§ What you are asked to do
Among the entries below, one line contains "non formelle, écrite du point de vue de" and another contains "domaine du développement". Transcribe those two lines and every line between them, exactly.
-------- Dataset entries --------
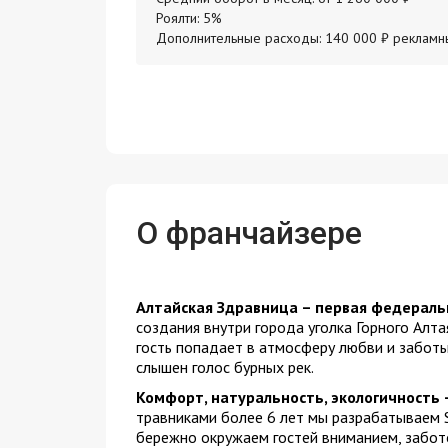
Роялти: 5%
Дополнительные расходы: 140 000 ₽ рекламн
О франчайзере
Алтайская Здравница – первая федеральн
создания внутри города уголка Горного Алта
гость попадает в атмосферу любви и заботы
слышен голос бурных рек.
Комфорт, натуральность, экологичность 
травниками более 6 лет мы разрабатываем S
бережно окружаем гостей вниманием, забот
--------
-------- Dataset entries --------
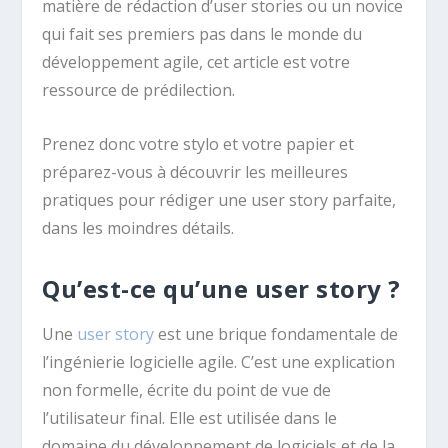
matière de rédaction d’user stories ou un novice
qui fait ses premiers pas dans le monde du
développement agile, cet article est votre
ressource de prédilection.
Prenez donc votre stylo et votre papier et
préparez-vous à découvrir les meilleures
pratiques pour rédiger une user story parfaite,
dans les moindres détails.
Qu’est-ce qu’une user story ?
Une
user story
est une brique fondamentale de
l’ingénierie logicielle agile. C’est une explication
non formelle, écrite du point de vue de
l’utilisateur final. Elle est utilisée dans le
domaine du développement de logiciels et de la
--------
§ Result for this exercise
non formelle, écrite du point de vue de
l’utilisateur final. Elle est utilisée dans le
domaine du développement de logiciels et de la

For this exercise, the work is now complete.